WORK INSTRUCTION -> What you return must be the lines from the first one below through the one containing "gesammelt haben, erhielten einen Preis.", exactly and with pictures excluded.
*** Block opens ***
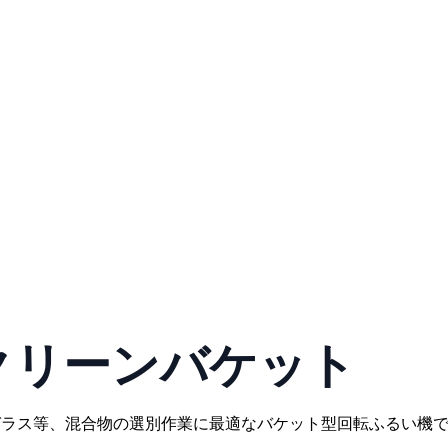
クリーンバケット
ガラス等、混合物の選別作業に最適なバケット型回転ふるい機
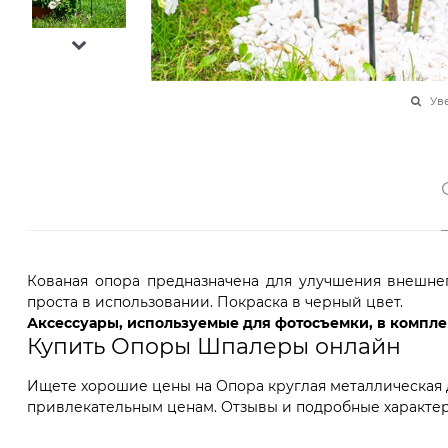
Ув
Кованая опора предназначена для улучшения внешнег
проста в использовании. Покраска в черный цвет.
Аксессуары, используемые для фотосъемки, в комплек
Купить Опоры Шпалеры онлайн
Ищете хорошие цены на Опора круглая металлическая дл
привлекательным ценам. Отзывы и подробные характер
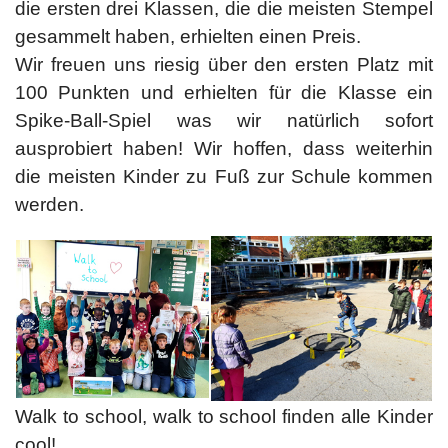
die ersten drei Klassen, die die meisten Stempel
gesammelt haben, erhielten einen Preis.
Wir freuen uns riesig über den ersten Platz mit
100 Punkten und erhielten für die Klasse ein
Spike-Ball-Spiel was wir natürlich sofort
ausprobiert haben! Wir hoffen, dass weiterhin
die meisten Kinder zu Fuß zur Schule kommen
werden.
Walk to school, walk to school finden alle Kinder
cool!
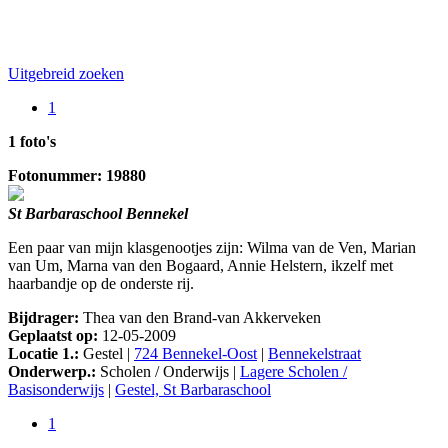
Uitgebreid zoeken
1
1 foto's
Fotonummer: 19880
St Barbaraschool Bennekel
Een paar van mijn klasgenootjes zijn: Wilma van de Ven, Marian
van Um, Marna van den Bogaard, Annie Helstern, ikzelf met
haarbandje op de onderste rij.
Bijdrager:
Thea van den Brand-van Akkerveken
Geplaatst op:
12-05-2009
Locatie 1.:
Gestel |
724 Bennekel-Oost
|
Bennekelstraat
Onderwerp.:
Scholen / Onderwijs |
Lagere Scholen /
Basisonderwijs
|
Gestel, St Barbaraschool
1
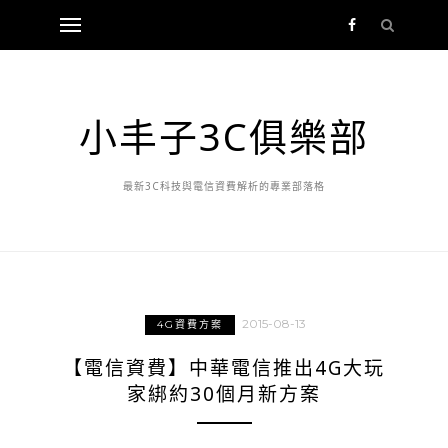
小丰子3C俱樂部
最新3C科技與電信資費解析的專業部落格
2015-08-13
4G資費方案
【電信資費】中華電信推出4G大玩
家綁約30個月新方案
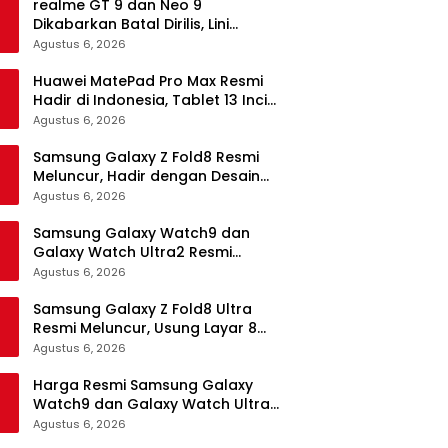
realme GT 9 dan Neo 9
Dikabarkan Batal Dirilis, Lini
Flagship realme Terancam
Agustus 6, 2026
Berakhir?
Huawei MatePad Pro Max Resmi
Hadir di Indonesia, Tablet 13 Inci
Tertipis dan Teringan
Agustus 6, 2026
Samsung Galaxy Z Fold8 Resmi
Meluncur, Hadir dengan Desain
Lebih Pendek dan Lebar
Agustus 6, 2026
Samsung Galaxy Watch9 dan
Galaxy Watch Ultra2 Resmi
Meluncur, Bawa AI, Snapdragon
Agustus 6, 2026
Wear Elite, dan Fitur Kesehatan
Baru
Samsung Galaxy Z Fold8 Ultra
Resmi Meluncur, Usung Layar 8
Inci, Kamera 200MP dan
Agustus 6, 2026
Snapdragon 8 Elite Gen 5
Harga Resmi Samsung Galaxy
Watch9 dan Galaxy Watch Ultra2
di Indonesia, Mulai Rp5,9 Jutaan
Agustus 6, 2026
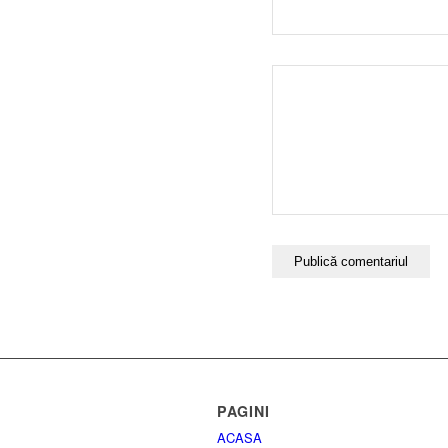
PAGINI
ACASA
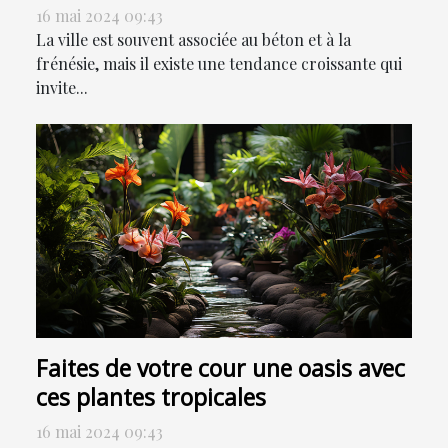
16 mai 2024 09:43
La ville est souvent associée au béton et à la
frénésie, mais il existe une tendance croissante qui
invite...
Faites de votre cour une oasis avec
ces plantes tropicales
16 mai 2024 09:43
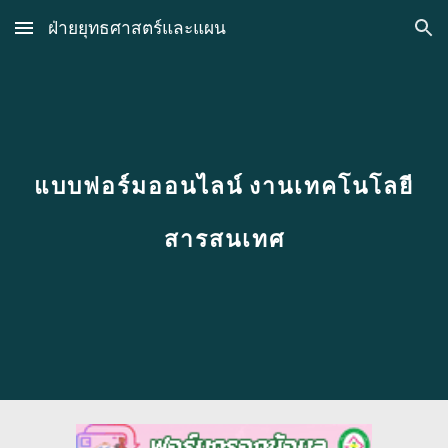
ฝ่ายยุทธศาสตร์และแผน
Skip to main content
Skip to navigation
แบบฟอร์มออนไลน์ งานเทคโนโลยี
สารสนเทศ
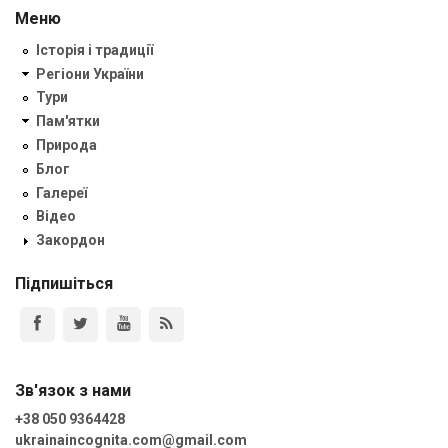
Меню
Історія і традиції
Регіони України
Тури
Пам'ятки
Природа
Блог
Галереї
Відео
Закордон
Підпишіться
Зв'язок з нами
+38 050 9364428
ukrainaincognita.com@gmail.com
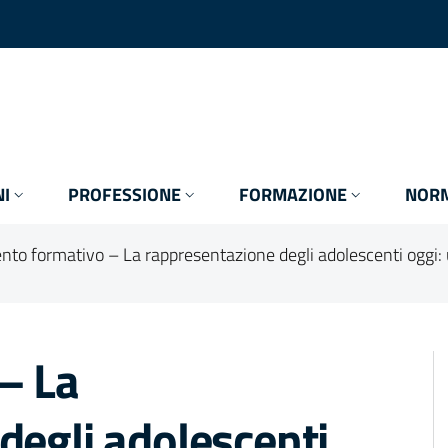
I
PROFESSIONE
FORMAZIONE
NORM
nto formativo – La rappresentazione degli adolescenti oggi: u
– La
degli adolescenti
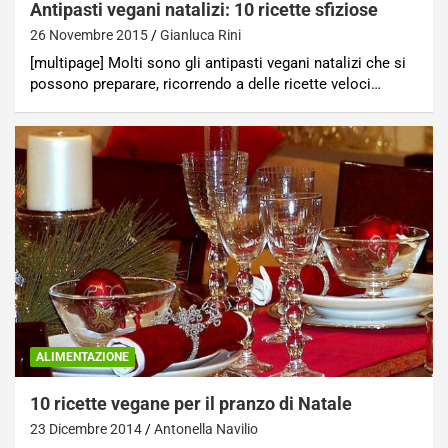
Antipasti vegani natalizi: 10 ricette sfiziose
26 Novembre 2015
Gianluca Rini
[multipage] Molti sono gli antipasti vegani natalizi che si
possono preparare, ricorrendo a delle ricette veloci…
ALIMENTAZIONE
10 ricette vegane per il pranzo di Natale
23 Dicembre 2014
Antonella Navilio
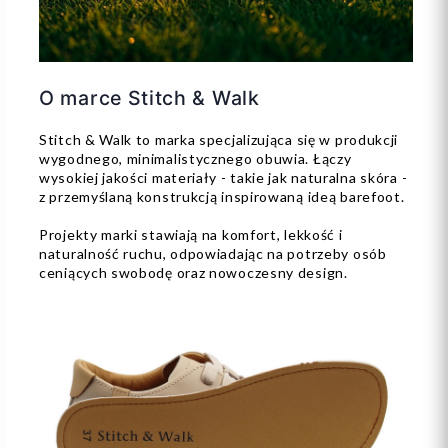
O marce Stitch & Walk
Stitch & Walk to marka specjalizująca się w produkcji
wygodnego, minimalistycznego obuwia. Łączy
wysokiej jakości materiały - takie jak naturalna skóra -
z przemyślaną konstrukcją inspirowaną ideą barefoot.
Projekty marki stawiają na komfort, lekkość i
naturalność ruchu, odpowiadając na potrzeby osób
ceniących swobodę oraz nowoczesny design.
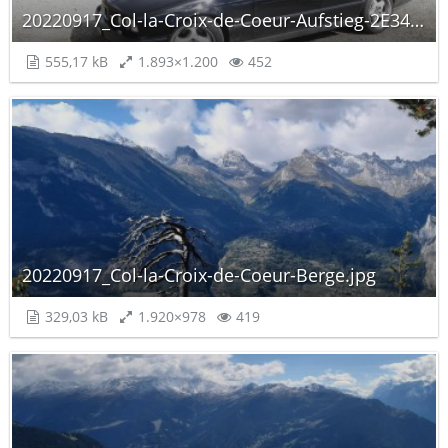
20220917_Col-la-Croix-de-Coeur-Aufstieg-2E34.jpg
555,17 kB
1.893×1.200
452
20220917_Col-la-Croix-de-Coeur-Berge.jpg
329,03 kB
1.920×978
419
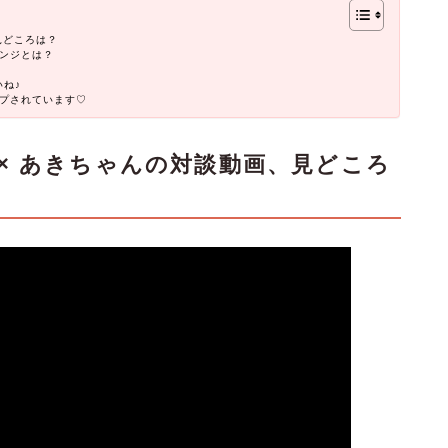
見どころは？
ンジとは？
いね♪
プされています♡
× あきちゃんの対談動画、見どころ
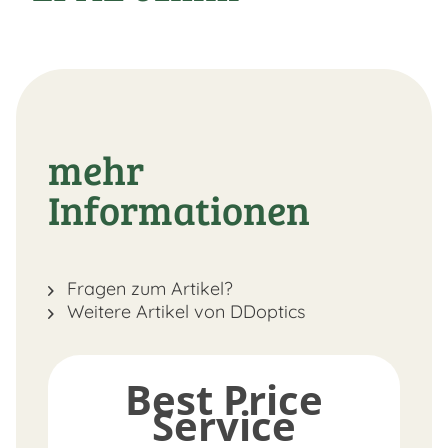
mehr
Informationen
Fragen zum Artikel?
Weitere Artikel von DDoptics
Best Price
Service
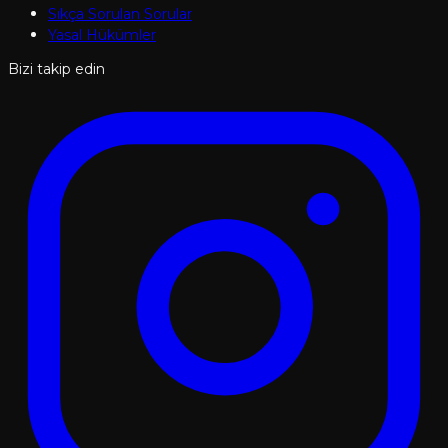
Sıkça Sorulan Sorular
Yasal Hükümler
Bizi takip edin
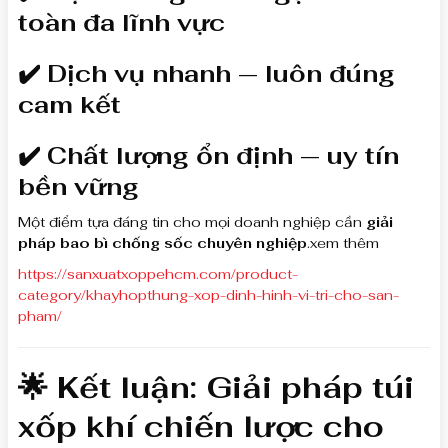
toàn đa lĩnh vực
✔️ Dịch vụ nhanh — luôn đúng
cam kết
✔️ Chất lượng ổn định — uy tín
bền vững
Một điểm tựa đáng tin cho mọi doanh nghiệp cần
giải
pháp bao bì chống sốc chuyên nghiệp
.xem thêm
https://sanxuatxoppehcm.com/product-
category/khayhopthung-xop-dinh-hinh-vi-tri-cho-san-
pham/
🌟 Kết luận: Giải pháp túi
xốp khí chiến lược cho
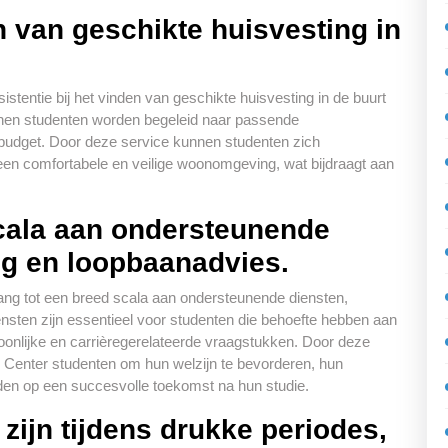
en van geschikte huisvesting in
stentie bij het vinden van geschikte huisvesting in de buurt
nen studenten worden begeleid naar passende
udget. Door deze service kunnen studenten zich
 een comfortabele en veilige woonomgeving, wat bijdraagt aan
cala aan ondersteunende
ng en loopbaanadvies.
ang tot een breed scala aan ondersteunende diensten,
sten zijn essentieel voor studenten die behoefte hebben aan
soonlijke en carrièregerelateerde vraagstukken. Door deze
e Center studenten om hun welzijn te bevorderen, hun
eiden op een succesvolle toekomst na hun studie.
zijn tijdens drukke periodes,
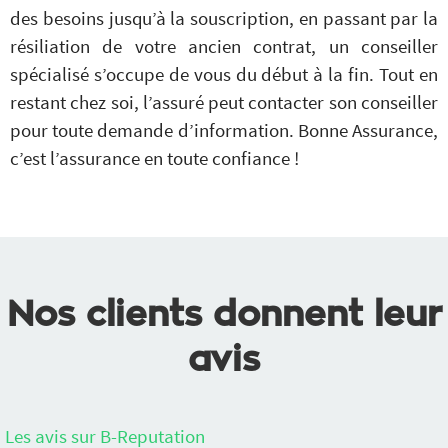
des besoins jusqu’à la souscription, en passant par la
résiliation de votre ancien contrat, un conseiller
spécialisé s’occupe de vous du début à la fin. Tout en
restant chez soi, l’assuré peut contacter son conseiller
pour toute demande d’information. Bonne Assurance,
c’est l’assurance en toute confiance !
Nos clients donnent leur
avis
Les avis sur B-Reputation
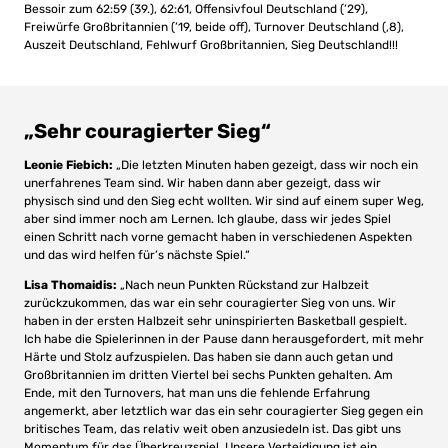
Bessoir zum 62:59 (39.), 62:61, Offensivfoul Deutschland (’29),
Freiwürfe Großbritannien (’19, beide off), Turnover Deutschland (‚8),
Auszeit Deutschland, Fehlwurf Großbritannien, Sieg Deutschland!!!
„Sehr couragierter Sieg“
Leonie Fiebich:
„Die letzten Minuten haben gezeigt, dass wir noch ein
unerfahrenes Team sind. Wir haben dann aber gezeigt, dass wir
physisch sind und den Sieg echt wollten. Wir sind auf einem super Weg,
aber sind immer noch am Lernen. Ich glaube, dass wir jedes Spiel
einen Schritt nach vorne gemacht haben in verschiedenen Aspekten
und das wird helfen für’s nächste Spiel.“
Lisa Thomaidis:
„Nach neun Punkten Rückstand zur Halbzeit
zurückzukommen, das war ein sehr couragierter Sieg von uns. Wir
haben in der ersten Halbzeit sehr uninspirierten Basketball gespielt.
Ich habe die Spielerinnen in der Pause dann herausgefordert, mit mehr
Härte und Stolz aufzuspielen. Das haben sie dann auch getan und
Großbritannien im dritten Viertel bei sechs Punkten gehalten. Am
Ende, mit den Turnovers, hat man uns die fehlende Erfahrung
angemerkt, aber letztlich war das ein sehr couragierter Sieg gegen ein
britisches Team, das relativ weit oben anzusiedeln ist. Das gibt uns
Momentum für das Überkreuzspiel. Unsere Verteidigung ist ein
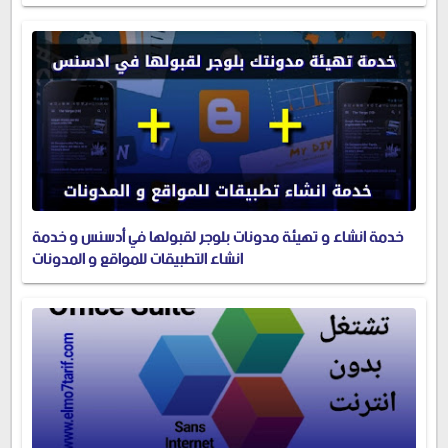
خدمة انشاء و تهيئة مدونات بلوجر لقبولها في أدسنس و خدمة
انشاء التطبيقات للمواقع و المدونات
*** Block closes ***
COMPLETED TASK ->
クリーンバケット
ガラス等、混合物の選別作業に最適なバケット型回転ふるい機
Ув
Кованая опора предназначена для улучшения внешнег
проста в использовании. Покраска в черный цвет.
Аксессуары, используемые для фотосъемки, в комплек
Купить Опоры Шпалеры онлайн
Ищете хорошие цены на Опора круглая металлическая дл
привлекательным ценам. Отзывы и подробные характер
die ersten drei Klassen, die die meisten Stempel
gesammelt haben, erhielten einen Preis.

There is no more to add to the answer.